Le Terikeh-e-Kasas est un mouvement jusqu’alors inconnu des services de sécurité indiens. Mais New Delhi y voit d’ores et déjà la main des indépendantistes cachemiris armés par son rival et voisin pakistanais. «De toutes mes expériences avec les terroristes au Cachemire, je n’ai jamais eu d’interaction avec ce groupe», a toutefois indiqué le général Satopathy. Il n’a pas écarté en revanche qu’il puisse s’agir d’«un mouvement dissident des deux principales organisations islamistes que sont Lashkar-e-Taïba et Jaish-e-Mohammed», qui ont déjà mené des attaques anti-indiennes spectaculaires dont l’attentat contre le parlement à New Delhi.
Les autorités indiennes ont par ailleurs affirmé que le Pakistan pourrait avoir inspiré le drame du temple d’Akshardam. «Notre ennemi a parlé du Gujarat ces derniers temps et il semble que le plan était engagé depuis un certain moment», a ainsi affirmé le vice-Premier Lal Krishna Advani, également ministre de l’Intérieur. Il faisait explicitement référence au discours prononcé le 12 septembre dernier par le président Pervez Musharraf devant l’Assemblée générale de l’ONU dans lequel il dénonçait les extrémistes hindous qui, selon lui, ont alimenté les violences anti-musulmanes dans cet Etat indien situé dans une région frontalière du Pakistan. «La communauté internationale doit agir pour s’opposer aux extrémistes en Inde avec la même détermination que pour le combat contre le terrorisme, l’extrémisme religieux, le nettoyage ethnique et les tendances fascistes ailleurs dans le monde», avait notamment déclaré le chef de l’Etat pakistanais.
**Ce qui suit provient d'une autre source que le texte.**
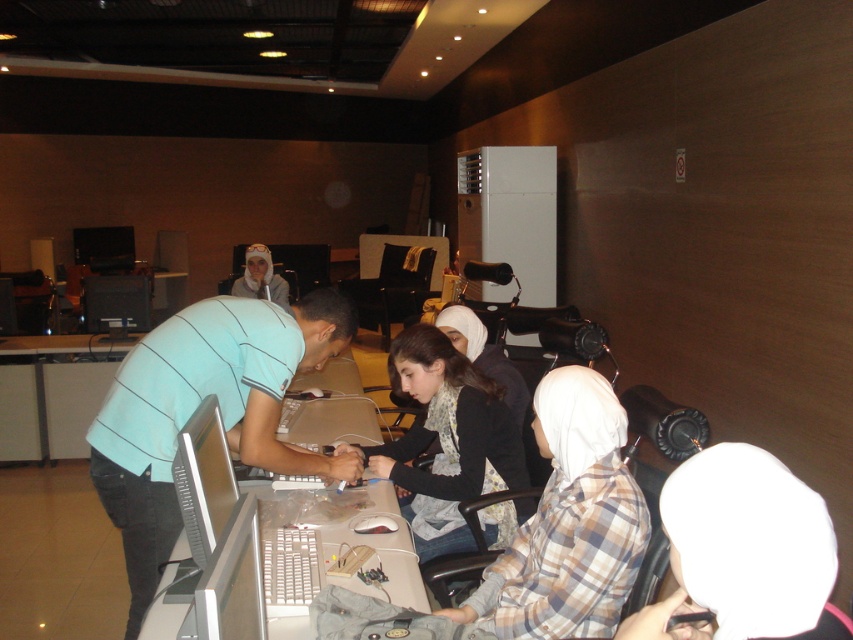 You are setting up a computer station and need to place the matte silver monitor at center and the white plastic computer at center side by side on a desk. Which object should be placed first to ensure they fit properly?

The matte silver monitor at center has a smaller width than the white plastic computer at center, so you should place the white plastic computer at center first to accommodate its larger size before positioning the smaller monitor.

You are a visitor in the room and want to take a photo of the matte silver monitor at center and the white plastic computer at center. Which one will appear larger in your photo?

The matte silver monitor at center will appear larger in the photo because it is closer to the viewer than the white plastic computer at center.

You are standing in the room and want to reach the point marked at coordinates [740,592]. If your arm can extend 35 inches, can you comfortably reach that point without moving your feet?

The distance of point [740,592] from viewer is 37.77 inches, which is slightly beyond your arm reach of 35 inches. You might need to take a small step forward to comfortably reach it. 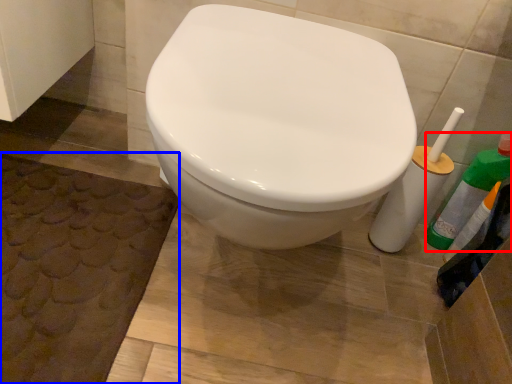 Question: Which object appears farthest to the camera in this image, cleaning product (highlighted by a red box) or bath mat (highlighted by a blue box)?

Choices:
 (A) cleaning product
 (B) bath mat

Answer: (A)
Le Gujarat, un Etat ensanglanté par les tensions interreligieuses
Les accusations de New Delhi, impliquant Islamabad dans le massacre du temple d’Akshardam, ont été très mal accueillies par les autorités pakistanaises qui dès l’annonce du drame avaient «condamné cette attaque qui a coûté la vie à des civils innocents». «Il est ridicule et même irrationnel de suggérer une telle chose», a notamment affirmé le ministre de l’information Nizar Memon. «Il paraît clair, s’est-il indigné, que les Indiens ont perdu tout sens commun». Le ministre pakistanais a par ailleurs estimé qu’il était temps que les autorités indiennes «essaient d’empêcher la propagation du communautarisme et du fanatisme hindous». Le Gujarat a déjà été le théâtre de graves affrontements entre hindous et musulmans. Au printemps dernier, plus de mille personnes, principalement des musulmans, ont ainsi été tuées en représailles à l’incendie d’un train bondé de pèlerins hindous qui avait fait 58 morts. Des dizaines de milliers de personnes ont depuis quitté leur foyer pour échapper aux émeutes qui ont ensanglanté la région et redoutent encore aujourd’hui de rentrer chez elles.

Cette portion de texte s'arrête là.